Over at the Volokh Conspiracy, Kenneth Anderson writes of my post yesterday, “What should most concern the Times are the couple of emails I’ve received from several eminent professors, smart and intellectually scrupulous folks whose opinion I value a lot, deeply committed progressives, who have asked that I urge Wittes to greater restraint, because it’s unsporting to shoot fish in a barrel.”
Ken here is making an important point about the disdain for the Times implicit in his correspondents’ request. It should be of great concern to the Times that distinguished progressives consider it too soft a target to be worth my time.
But Ken’s correspondents also have a point about my quixotic little campaign that seems to me worth addressing briefly. Going after the Times on factual matters is, indeed, a fight in what the military folks call a target-rich environment.

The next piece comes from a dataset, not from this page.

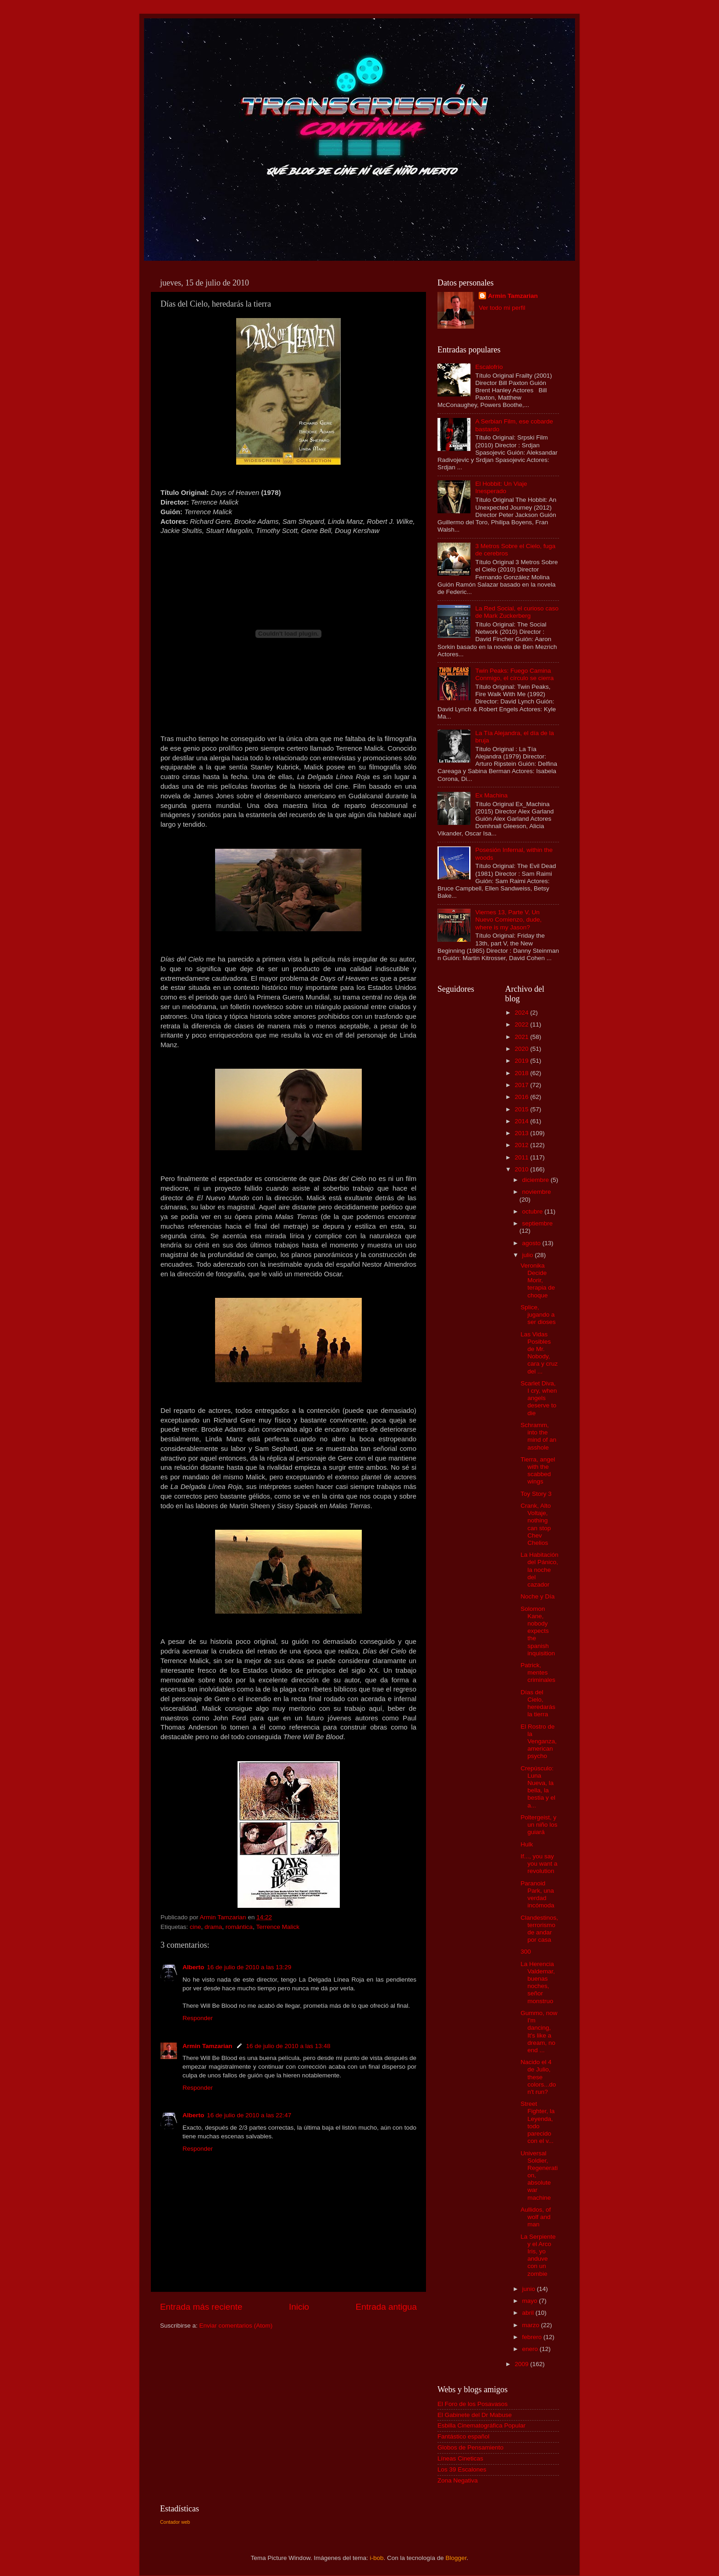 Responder (198, 2018)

Yes, I admit it: There’s something cheap about fly-specking work product that has clearly been tossed off by people who don’t care about whether “and” means “or” or 47 equals 42–much less who vacillate between bombastic assertions that non-criminal detention is clearly illegal and frank statements that it is within the president’s lawful powers. I would rather, much rather, engage the Times over the normative substance of the paper’s ideas.
But it seems to me that the Times’ serial difficulty with facts is important–particularly because some of the factual problems the paper has are intentional. That is, they result not from honest mistakes but from willful efforts to mislead the paper’s readers on important points. My little campaign began not over the difference between 42 and 47 but over the paper’s efforts over a protracted period of time to describe lawful detentions as unlawful–without reference to a growing body of law that clearly stands for its legality. The Times editorial writers have a particularly loud and important megaphone. That megaphone involves a trust–a trust both about taking a certain care with facts and, particularly, about not actively misrepresenting them.
As long as the paper violates the trust, the fish in the barrel will continue to die–however unsporting the combat may be.